- _TASK DESCRIPTION_
Lines containing "como": state how many there are in these entries, and write only that number.

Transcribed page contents
[Start of Attachment]

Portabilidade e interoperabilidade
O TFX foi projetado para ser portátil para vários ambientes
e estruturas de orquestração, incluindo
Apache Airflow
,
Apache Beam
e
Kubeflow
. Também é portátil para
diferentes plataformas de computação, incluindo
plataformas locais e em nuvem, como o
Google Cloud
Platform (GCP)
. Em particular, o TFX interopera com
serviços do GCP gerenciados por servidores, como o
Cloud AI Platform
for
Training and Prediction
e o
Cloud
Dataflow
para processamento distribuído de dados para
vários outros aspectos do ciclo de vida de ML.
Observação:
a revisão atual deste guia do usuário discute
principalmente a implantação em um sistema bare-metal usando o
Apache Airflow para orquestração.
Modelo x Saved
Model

[End of Attachment]
[Start of Attachment]

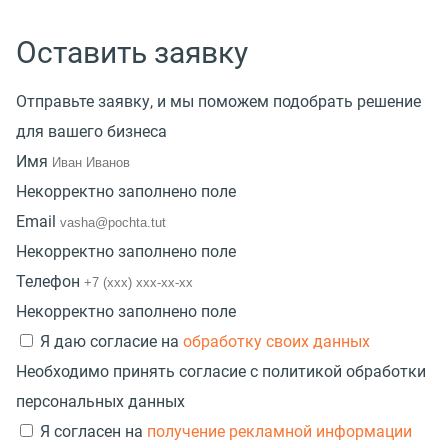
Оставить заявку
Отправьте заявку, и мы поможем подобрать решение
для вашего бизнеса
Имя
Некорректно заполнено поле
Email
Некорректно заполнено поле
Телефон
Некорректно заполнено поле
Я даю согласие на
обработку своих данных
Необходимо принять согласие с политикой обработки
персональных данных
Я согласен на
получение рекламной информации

[End of Attachment]

- _THE COMPLETED TASK_
2